:: SOURCE RECORDS ::
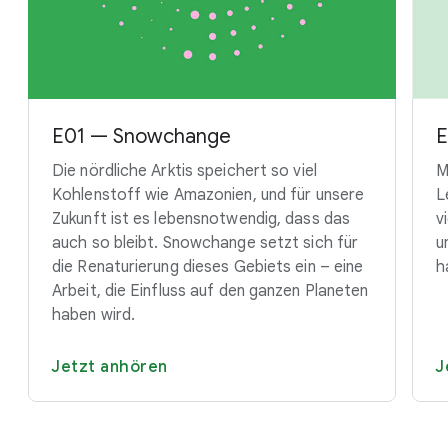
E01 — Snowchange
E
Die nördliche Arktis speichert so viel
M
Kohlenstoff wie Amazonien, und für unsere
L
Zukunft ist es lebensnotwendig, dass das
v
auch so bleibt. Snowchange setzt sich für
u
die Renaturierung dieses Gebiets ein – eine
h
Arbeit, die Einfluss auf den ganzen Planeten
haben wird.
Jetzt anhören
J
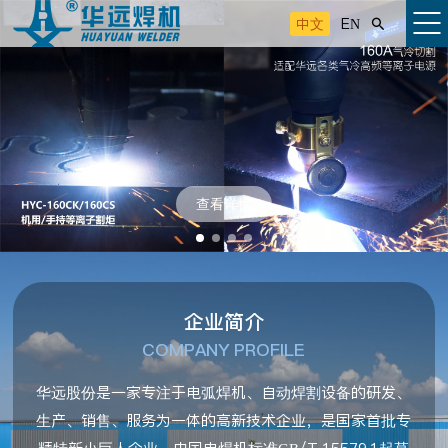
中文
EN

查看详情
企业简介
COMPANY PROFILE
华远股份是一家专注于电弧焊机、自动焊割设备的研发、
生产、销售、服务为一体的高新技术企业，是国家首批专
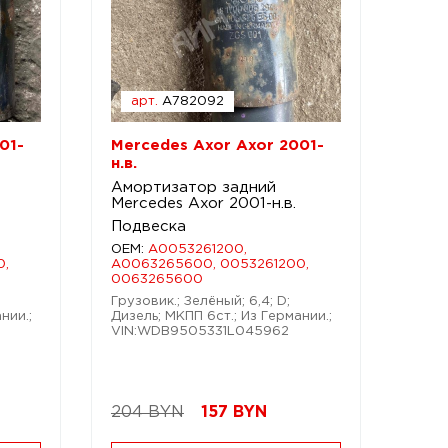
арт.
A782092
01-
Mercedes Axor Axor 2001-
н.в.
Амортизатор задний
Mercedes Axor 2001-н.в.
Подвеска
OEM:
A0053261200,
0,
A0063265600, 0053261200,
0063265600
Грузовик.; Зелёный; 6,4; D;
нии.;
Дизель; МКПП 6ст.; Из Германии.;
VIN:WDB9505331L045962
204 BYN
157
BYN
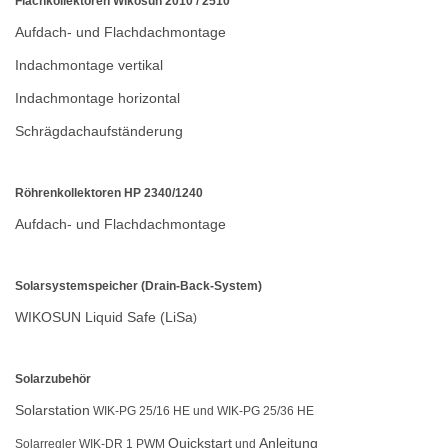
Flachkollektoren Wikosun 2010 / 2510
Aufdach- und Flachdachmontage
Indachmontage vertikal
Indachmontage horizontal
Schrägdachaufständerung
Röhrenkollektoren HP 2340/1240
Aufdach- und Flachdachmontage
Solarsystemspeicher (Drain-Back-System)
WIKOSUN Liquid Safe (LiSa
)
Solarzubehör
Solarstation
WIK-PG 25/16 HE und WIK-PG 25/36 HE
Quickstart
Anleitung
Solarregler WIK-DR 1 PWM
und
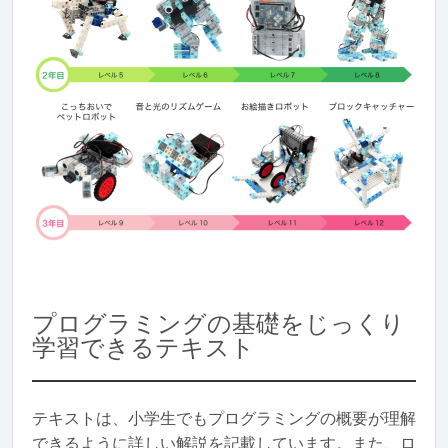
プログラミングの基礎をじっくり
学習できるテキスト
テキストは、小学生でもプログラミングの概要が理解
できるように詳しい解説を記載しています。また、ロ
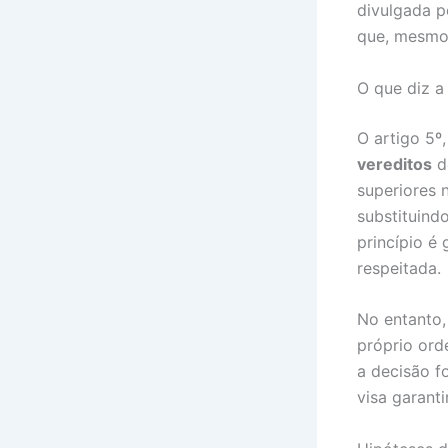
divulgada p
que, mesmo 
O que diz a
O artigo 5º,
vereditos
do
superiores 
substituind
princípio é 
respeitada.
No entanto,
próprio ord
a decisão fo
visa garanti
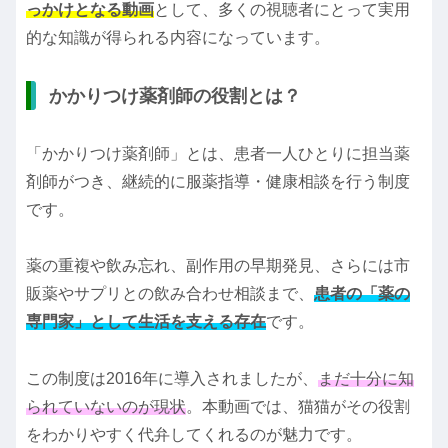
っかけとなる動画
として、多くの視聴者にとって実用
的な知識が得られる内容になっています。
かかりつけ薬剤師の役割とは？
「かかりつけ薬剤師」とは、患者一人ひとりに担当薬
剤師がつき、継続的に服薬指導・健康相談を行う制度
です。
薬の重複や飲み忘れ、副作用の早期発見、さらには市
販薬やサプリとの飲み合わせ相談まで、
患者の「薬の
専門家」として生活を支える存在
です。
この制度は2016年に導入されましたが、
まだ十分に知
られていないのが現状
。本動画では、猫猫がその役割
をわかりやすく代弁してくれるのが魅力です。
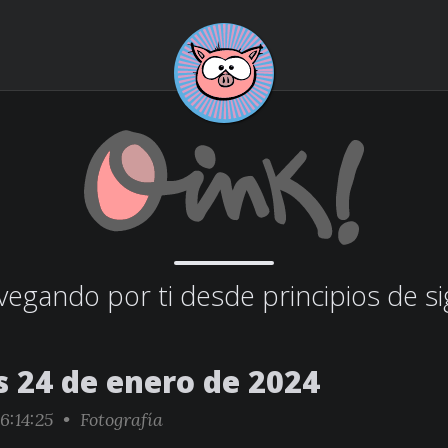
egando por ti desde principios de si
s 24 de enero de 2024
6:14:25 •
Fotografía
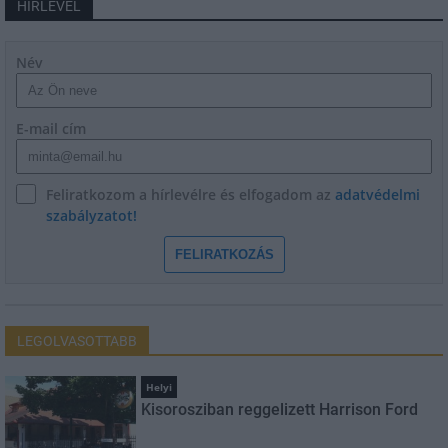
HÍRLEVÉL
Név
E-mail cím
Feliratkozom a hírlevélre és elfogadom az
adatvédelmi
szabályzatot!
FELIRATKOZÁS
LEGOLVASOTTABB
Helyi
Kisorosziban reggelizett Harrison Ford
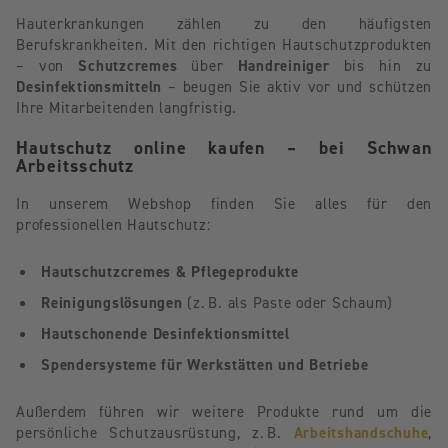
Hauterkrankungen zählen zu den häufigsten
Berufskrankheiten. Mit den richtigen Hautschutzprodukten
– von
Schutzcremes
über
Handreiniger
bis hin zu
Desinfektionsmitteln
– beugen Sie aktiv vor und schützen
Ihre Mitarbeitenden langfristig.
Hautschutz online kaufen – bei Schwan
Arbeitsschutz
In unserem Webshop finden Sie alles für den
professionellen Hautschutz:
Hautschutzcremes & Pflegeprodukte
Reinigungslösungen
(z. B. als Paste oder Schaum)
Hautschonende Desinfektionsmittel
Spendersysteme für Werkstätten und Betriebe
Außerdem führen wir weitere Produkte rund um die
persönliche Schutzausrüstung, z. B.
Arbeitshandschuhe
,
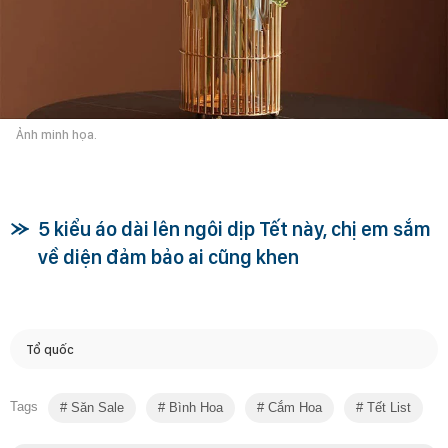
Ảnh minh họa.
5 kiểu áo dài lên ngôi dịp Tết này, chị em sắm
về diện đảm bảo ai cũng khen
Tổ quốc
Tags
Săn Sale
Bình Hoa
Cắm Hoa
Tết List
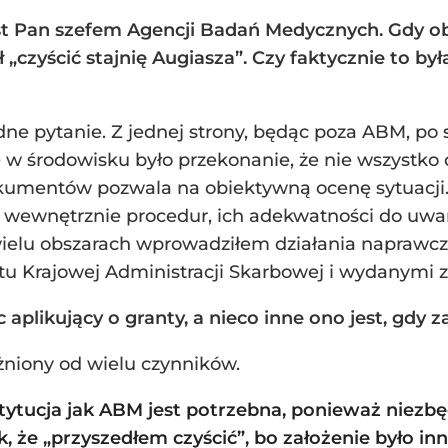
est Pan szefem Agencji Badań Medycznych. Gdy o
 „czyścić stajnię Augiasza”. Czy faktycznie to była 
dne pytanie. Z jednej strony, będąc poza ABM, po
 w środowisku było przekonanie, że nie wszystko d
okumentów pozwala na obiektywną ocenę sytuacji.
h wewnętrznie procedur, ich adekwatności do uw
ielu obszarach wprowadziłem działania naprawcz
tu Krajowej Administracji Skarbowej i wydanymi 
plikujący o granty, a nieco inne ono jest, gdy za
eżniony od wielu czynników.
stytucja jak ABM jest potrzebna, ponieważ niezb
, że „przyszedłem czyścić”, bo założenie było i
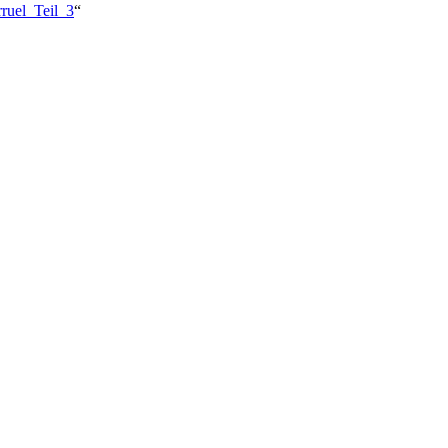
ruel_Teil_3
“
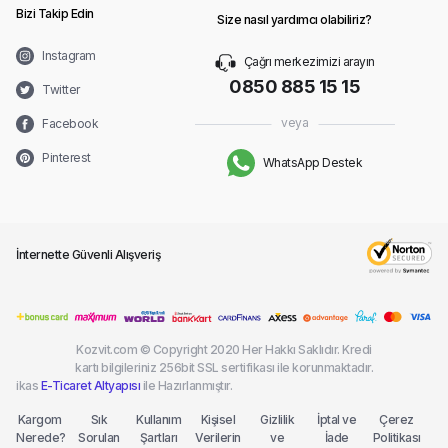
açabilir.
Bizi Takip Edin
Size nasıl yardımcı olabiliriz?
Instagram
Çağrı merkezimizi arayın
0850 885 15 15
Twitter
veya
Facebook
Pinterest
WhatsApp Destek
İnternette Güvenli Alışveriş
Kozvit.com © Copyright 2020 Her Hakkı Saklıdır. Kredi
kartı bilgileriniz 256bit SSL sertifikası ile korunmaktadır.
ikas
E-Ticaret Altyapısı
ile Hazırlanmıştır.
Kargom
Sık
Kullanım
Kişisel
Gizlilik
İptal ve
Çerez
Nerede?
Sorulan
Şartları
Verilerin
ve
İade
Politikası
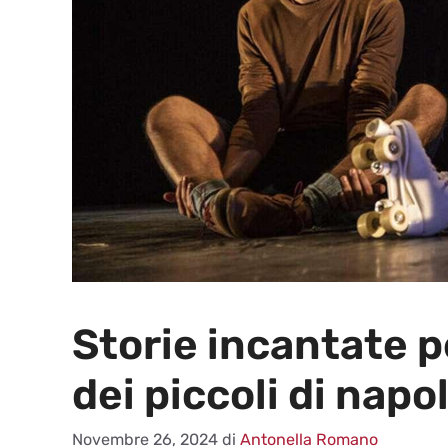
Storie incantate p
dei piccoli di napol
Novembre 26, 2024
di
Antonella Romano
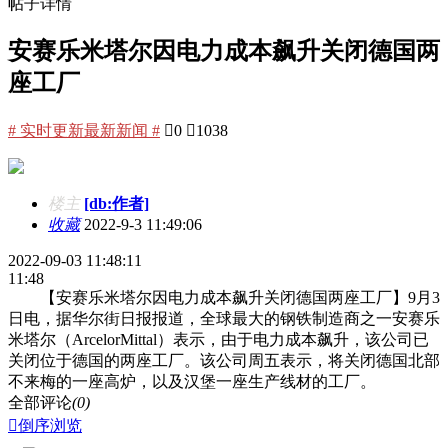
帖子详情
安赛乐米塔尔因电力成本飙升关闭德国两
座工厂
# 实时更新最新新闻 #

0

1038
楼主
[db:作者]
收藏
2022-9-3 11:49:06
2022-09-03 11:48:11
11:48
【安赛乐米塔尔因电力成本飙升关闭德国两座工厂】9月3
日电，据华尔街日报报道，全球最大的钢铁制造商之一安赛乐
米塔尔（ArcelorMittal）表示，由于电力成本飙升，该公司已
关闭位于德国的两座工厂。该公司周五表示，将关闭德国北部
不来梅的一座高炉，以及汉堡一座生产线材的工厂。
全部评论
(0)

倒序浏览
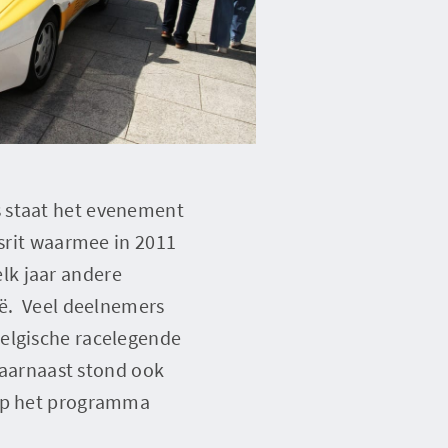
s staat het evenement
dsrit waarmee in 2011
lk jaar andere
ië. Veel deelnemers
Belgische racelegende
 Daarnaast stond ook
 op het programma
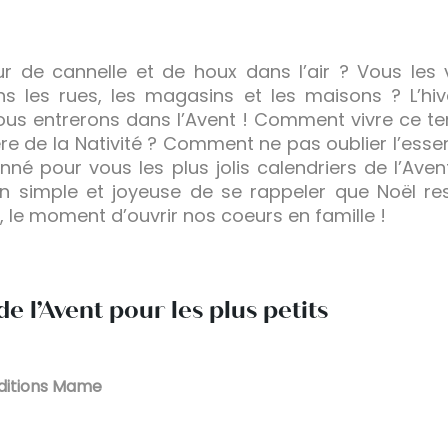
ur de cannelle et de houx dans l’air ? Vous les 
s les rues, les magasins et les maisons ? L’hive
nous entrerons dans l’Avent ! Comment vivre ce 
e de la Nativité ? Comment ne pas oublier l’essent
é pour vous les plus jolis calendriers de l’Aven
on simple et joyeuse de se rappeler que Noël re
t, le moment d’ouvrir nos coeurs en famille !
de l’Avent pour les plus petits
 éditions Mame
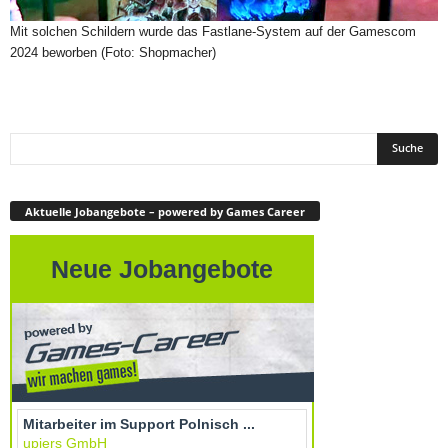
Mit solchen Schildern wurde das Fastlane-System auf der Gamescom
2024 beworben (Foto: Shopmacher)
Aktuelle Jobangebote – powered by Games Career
:::
§ **PROBLEM TO SOLVE**
Quote every line of the records above exactly; no picture is to be copied.

§ **ANSWER BOX**
E01 — Snowchange
E
Die nördliche Arktis speichert so viel
M
Kohlenstoff wie Amazonien, und für unsere
L
Zukunft ist es lebensnotwendig, dass das
v
auch so bleibt. Snowchange setzt sich für
u
die Renaturierung dieses Gebiets ein – eine
h
Arbeit, die Einfluss auf den ganzen Planeten
haben wird.
Jetzt anhören
J
中文
EN

查看详情
企业简介
COMPANY PROFILE
华远股份是一家专注于电弧焊机、自动焊割设备的研发、
生产、销售、服务为一体的高新技术企业，是国家首批专
арт.
A782092
01-
Mercedes Axor Axor 2001-
н.в.
Амортизатор задний
Mercedes Axor 2001-н.в.
Подвеска
OEM:
A0053261200,
0,
A0063265600, 0053261200,
0063265600
Грузовик.; Зелёный; 6,4; D;
нии.;
Дизель; МКПП 6ст.; Из Германии.;
VIN:WDB9505331L045962
204 BYN
157
BYN
Flachkollektoren Wikosun 2010 / 2510
Aufdach- und Flachdachmontage
Indachmontage vertikal
Indachmontage horizontal
Schrägdachaufständerung
Röhrenkollektoren HP 2340/1240
Aufdach- und Flachdachmontage
Solarsystemspeicher (Drain-Back-System)
WIKOSUN Liquid Safe (LiSa
)
Solarzubehör
Solarstation
WIK-PG 25/16 HE und WIK-PG 25/36 HE
Quickstart
Anleitung
Solarregler WIK-DR 1 PWM
und
プログラミングの基礎をじっくり
学習できるテキスト
テキストは、小学生でもプログラミングの概要が理解
できるように詳しい解説を記載しています。また、ロ
divulgada p
que, mesmo 
O que diz a
O artigo 5º,
vereditos
do
superiores 
substituind
princípio é 
respeitada.
No entanto,
próprio ord
a decisão fo
visa garanti
っかけとなる動画
として、多くの視聴者にとって実用
的な知識が得られる内容になっています。
かかりつけ薬剤師の役割とは？
「かかりつけ薬剤師」とは、患者一人ひとりに担当薬
剤師がつき、継続的に服薬指導・健康相談を行う制度
です。
薬の重複や飲み忘れ、副作用の早期発見、さらには市
販薬やサプリとの飲み合わせ相談まで、
患者の「薬の
専門家」として生活を支える存在
です。
この制度は2016年に導入されましたが、
まだ十分に知
られていないのが現状
。本動画では、猫猫がその役割
をわかりやすく代弁してくれるのが魅力です。
egando por ti desde principios de si
s 24 de enero de 2024
6:14:25 •
Fotografía
HÍRLEVÉL
Név
E-mail cím
Feliratkozom a hírlevélre és elfogadom az
adatvédelmi
szabályzatot!
FELIRATKOZÁS
LEGOLVASOTTABB
Helyi
Kisorosziban reggelizett Harrison Ford
Hauterkrankungen zählen zu den häufigsten
Berufskrankheiten. Mit den richtigen Hautschutzprodukten
– von
Schutzcremes
über
Handreiniger
bis hin zu
Desinfektionsmitteln
– beugen Sie aktiv vor und schützen
Ihre Mitarbeitenden langfristig.
Hautschutz online kaufen – bei Schwan
Arbeitsschutz
In unserem Webshop finden Sie alles für den
professionellen Hautschutz:
Hautschutzcremes & Pflegeprodukte
Reinigungslösungen
(z. B. als Paste oder Schaum)
Hautschonende Desinfektionsmittel
Spendersysteme für Werkstätten und Betriebe
Außerdem führen wir weitere Produkte rund um die
persönliche Schutzausrüstung, z. B.
Arbeitshandschuhe
,
Ảnh minh họa.
5 kiểu áo dài lên ngôi dịp Tết này, chị em sắm
về diện đảm bảo ai cũng khen
Tổ quốc
Tags
Săn Sale
Bình Hoa
Cắm Hoa
Tết List
est Pan szefem Agencji Badań Medycznych. Gdy o
 „czyścić stajnię Augiasza”. Czy faktycznie to była 
dne pytanie. Z jednej strony, będąc poza ABM, po
 w środowisku było przekonanie, że nie wszystko d
okumentów pozwala na obiektywną ocenę sytuacji.
h wewnętrznie procedur, ich adekwatności do uw
ielu obszarach wprowadziłem działania naprawcz
tu Krajowej Administracji Skarbowej i wydanymi 
plikujący o granty, a nieco inne ono jest, gdy za
eżniony od wielu czynników.
stytucja jak ABM jest potrzebna, ponieważ niezb
, że „przyszedłem czyścić”, bo założenie było i
ruel_Teil_3
“
açabilir.
Bizi Takip Edin
Size nasıl yardımcı olabiliriz?
Instagram
Çağrı merkezimizi arayın
0850 885 15 15
Twitter
veya
Facebook
Pinterest
WhatsApp Destek
İnternette Güvenli Alışveriş
Kozvit.com © Copyright 2020 Her Hakkı Saklıdır. Kredi
kartı bilgileriniz 256bit SSL sertifikası ile korunmaktadır.
ikas
E-Ticaret Altyapısı
ile Hazırlanmıştır.
Kargom
Sık
Kullanım
Kişisel
Gizlilik
İptal ve
Çerez
Nerede?
Sorulan
Şartları
Verilerin
ve
İade
Politikası
Storie incantate p
dei piccoli di napol
Novembre 26, 2024
di
Antonella Romano
帖子详情
安赛乐米塔尔因电力成本飙升关闭德国两
座工厂
# 实时更新最新新闻 #

0

1038
楼主
[db:作者]
收藏
2022-9-3 11:49:06
2022-09-03 11:48:11
11:48
【安赛乐米塔尔因电力成本飙升关闭德国两座工厂】9月3
日电，据华尔街日报报道，全球最大的钢铁制造商之一安赛乐
米塔尔（ArcelorMittal）表示，由于电力成本飙升，该公司已
关闭位于德国的两座工厂。该公司周五表示，将关闭德国北部
不来梅的一座高炉，以及汉堡一座生产线材的工厂。
全部评论
(0)

倒序浏览
s staat het evenement
dsrit waarmee in 2011
lk jaar andere
ië. Veel deelnemers
Belgische racelegende
 Daarnaast stond ook
 op het programma
ur de cannelle et de houx dans l’air ? Vous les 
s les rues, les magasins et les maisons ? L’hive
nous entrerons dans l’Avent ! Comment vivre ce 
e de la Nativité ? Comment ne pas oublier l’essent
é pour vous les plus jolis calendriers de l’Aven
on simple et joyeuse de se rappeler que Noël re
t, le moment d’ouvrir nos coeurs en famille !
de l’Avent pour les plus petits
 éditions Mame
Mit solchen Schildern wurde das Fastlane-System auf der Gamescom
2024 beworben (Foto: Shopmacher)
Aktuelle Jobangebote – powered by Games Career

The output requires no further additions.